Agnieszka Woźniak-Starak nigdy nie pozostawała obojętna na los zwierząt. Sama miała zresztą aż siedem czworonogów, a jakiś czas temu informowała o odejściu jednego z nich. "Serce mi pękło" - pisała wówczas. Dziennikarka nawet w święta wielkanocne udała się na farmę jeleniowatych w Kosewie Górnym (co jest ogromną atrakcją turystyczną w tamtych rejonach). Organizacja prowadzona jest przez Polską Akademię Nauk. Prezenterka była wówczas zbulwersowana agonalnym stanem łani, którą trzeba było uśpić.
Prowadząca "Mam talent!" w niedzielę za pośrednictwem mediów społecznościowych przekazała kolejne bulwersujące wiadomości z Kosewa Górnego. Po dwóch tygodniach od Wielkanocy okazało się, że doszło tam do kolejnej tragedii.
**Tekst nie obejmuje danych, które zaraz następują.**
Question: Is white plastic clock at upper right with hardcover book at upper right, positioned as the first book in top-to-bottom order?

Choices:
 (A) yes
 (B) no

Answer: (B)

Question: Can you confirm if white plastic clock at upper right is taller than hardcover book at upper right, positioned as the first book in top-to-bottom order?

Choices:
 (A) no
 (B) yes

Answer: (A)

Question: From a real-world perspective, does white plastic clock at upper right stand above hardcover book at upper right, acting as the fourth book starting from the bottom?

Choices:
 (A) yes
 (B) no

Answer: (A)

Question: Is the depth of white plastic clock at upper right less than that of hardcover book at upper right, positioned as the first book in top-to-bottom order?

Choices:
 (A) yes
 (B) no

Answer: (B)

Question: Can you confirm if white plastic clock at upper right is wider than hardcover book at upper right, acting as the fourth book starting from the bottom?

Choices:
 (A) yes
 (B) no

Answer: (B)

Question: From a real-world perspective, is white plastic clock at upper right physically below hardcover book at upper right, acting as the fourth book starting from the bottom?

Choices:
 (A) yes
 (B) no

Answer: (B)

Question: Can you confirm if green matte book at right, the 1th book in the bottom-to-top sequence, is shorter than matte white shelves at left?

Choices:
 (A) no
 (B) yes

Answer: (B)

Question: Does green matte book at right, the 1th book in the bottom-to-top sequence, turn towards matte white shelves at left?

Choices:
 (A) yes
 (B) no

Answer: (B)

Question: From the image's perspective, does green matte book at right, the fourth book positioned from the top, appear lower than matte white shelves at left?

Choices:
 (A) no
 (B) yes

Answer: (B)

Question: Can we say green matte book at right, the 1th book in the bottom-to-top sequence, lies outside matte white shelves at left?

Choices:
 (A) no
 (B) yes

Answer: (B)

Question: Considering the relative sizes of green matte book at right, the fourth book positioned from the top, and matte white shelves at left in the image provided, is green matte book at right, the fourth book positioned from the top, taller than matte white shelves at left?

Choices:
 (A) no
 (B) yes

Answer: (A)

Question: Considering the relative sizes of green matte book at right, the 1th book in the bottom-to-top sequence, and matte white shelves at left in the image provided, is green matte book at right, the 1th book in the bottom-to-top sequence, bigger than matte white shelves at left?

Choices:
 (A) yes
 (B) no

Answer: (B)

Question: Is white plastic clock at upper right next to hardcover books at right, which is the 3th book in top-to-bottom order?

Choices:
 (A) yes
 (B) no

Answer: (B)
Przed chwilą dostałam zdjęcia martwego łosia. Jeszcze latem były dwa łosie na tej fermie - Maja i Gucio, no i znaleziono Gucia. Jeszcze był młody łoszak, z którym nie wiemy, co się stało, bo on nagle zniknął. Wcześniej pan rzecznik prasowy tłumaczył, że łania była po prostu stara i była skazana na śmierć, więc skazali ją na śmierć głodową, prawda, ma to sens, skoro można było wezwać weterynarza
- mówiła wyraźnie wzburzona dziennikarka. Agnieszka Woźniak-Starak udostępniła zdjęcie łosia na InstaStories. Zanim jednak to zrobiła, podkreśliła, że "te łosie nie były stare" - jak próbowano ją przekonać. "Te łosie nie były stare. One się urodziły w 2021 roku" - mówiła. Więcej zdjęć prezenterki znajdziecie w naszej galerii na górze strony.
Agnieszka Woźniak-Starak, jak już wcześniej wspomnieliśmy, spędziła święta wielkanocne w Kosewie Górnym. Przerażona tym, co tam zobaczyła (znajdującą się w stanie agonalnym łanię), zdecydowała się zostać nawet na drugi dzień świąt. W mediach społecznościowych przekazała wówczas informację, że dopiero wtedy łania przestała się męczyć. Zastanawiała się jednak, co na to m.in. Polska Akademia Nauk, do której należy farma.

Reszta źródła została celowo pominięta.